Looking back on “definitely one of the toughest” years of Prescott’s nine-year career
The 2024 calendar year has been, to use Prescott’s categorization, a rollercoaster. His individual performance in addition to Dallas winning the NFC East resulted in Prescott being named the 2023 second team All-Pro quarterback and the 2023 NFL MVP runner-up, but the finish to 2023 was marred by a 48-32 wild card round playoff defeat against the Green Bay Packers.

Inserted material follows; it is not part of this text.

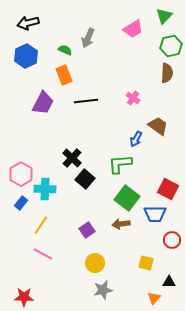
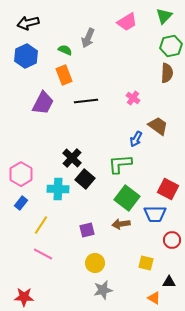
pink trapezoid: moved 6 px left, 7 px up
cyan cross: moved 13 px right
purple square: rotated 21 degrees clockwise
orange triangle: rotated 40 degrees counterclockwise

This year also brought Prescott a public, months-long contract negotiation between himself and Jerry Jones before Prescott signed a four-year, $240 million extension hours before Week 1 against the Cleveland Browns. That made him the NFL’s highest-paid player with an average annual salary of $60 million. He and his partner Sarah Jane also had their first child together in the spring, a daughter named Margaret Jane, and they announced their engagement in October. That came before Prescott suffered his season-ending hamstring injury in Week 9 against the Atlanta Falcons. He also categorized 2024 as “definitely one of the toughest” of his NFL career.
“It’s been a roller coaster, all the highs and then just throwing a couple of lows in there,” Prescott said. “For me, it’s about counting my blessings and not the trials that I’m going through and facing … They’re all worth it when you come home and you see Margaret Jane and Sarah Jane and you get to be home. You forget about all that and take that perspective in and get to be a father and a fiancé for a second. …. It’s about for me about trying to just stay level and not ride quite the highs and the lows as much.”
Prescott spoke with CBS Sports in promoting his partnership with DICK’s Sporting Goods to decorate a Dallas location in an effort to help local youth sports organizations through DICK’S Sports Matter philanthropy grants.
The Cowboys quarterback entered a Texas-wide store decorating competition against Team USA Olympic gold medal-winning gymnast Simone Biles (Houston), San Antonio Spurs point guard Chris Paul (San Antonio), and University Of Texas quarterback Quinn Ewers (Austin) to help raise money for local area youth sports.
“It’s to represent this great city of Dallas as we did flip the Denton DICK’s Sports into the Blue and Silver Christmas theme. More importantly, it’s about getting a victory against those other three cities … excited for my part in it,” Prescott said. “It was all awesome, so being able to be a part of this in a philanthropic effort, giving back to the Sports Matter grant, $100,000 for the youth sports is awesome, and [I] didn’t take a moment for granted.”